Task to carry out -
Starting at the line with "Practice Areas (171, 51)" in it, reproduce each line below through the last one, exactly, and include nothing else.

Material provided -

════════════════

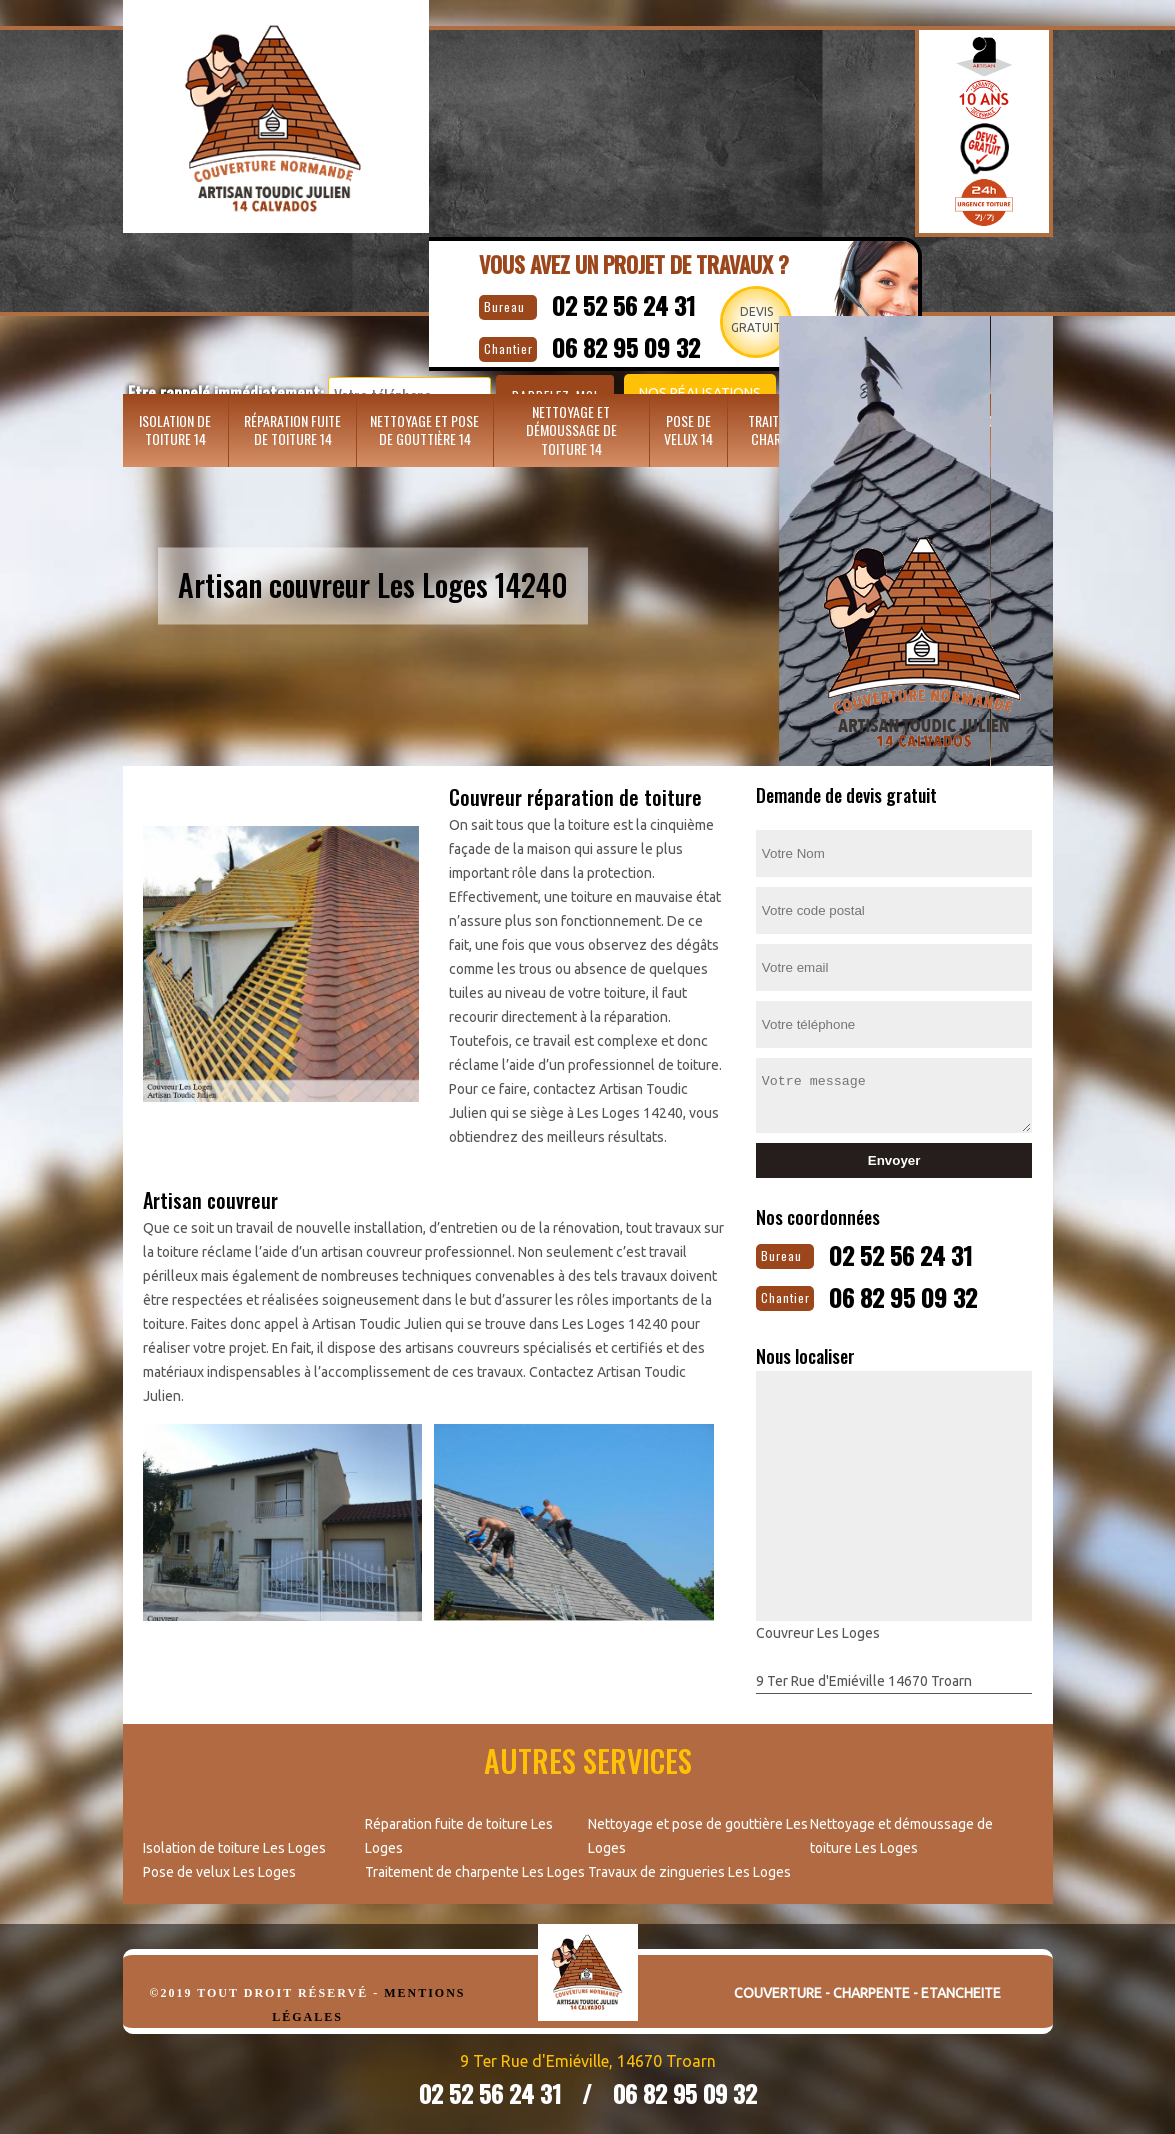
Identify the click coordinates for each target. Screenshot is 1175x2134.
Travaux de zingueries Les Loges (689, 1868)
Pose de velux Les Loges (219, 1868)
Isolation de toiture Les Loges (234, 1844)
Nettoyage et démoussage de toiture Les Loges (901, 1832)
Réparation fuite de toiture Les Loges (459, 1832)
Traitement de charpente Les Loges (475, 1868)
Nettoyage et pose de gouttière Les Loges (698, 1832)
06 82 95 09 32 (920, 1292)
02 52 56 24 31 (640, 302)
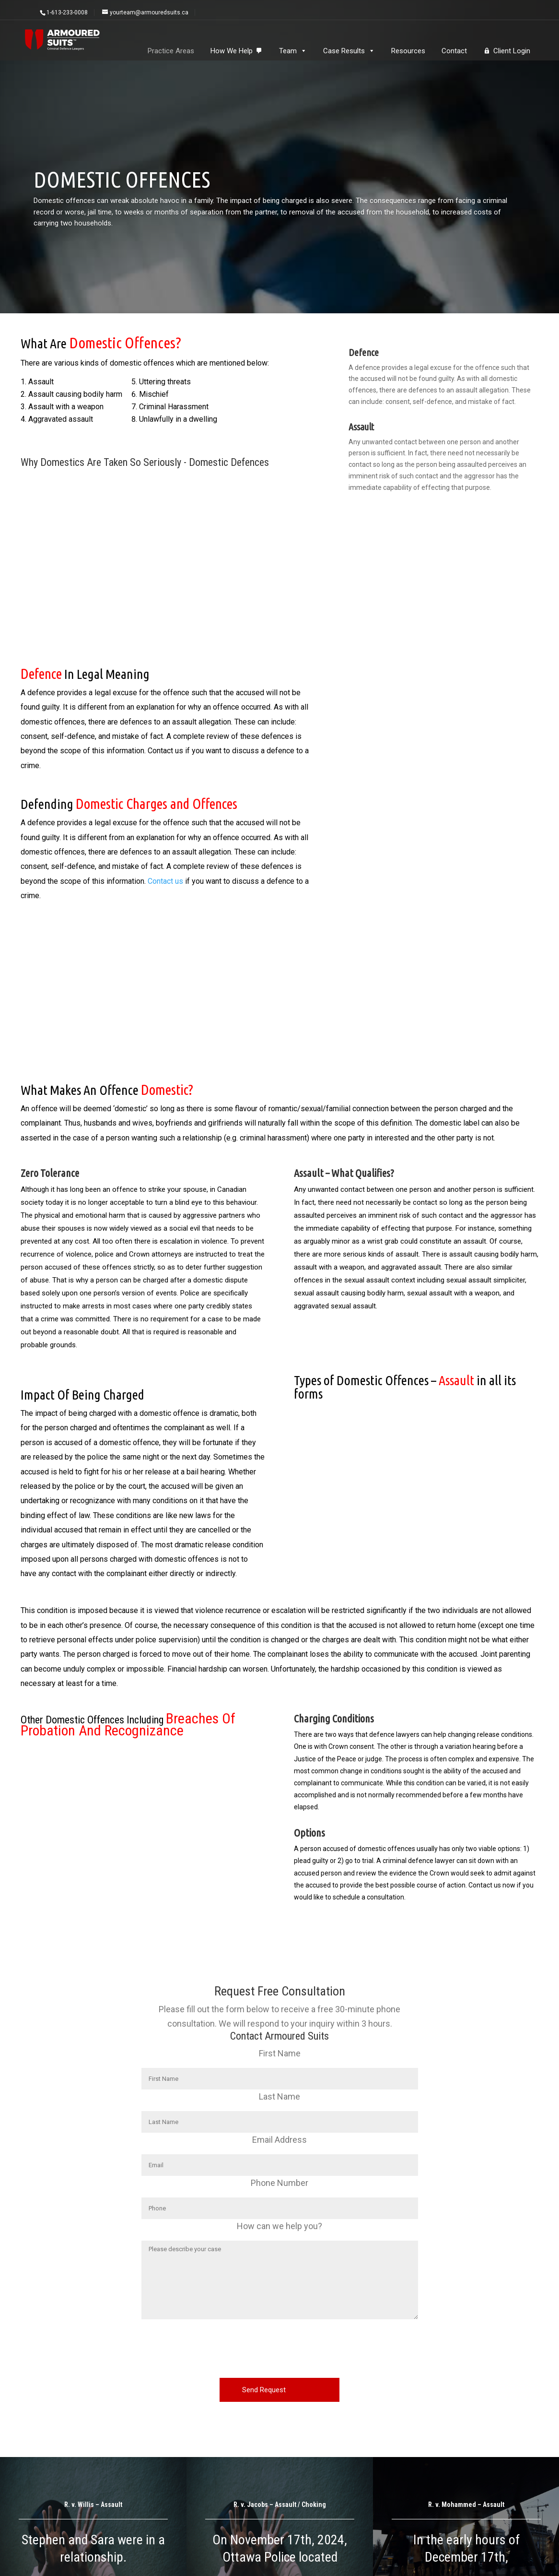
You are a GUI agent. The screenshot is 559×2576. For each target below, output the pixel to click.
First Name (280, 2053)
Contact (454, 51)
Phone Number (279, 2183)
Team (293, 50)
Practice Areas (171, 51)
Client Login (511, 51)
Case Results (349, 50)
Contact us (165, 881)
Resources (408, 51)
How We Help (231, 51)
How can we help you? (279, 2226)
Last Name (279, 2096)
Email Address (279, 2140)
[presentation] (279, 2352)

════════════════

Response area -
Practice Areas (171, 51)
Client Login (511, 51)
Case Results (349, 50)
Contact us (165, 881)
Resources (408, 51)
How We Help (231, 51)
How can we help you? (279, 2226)
Last Name (279, 2096)
Email Address (279, 2140)
[presentation] (279, 2352)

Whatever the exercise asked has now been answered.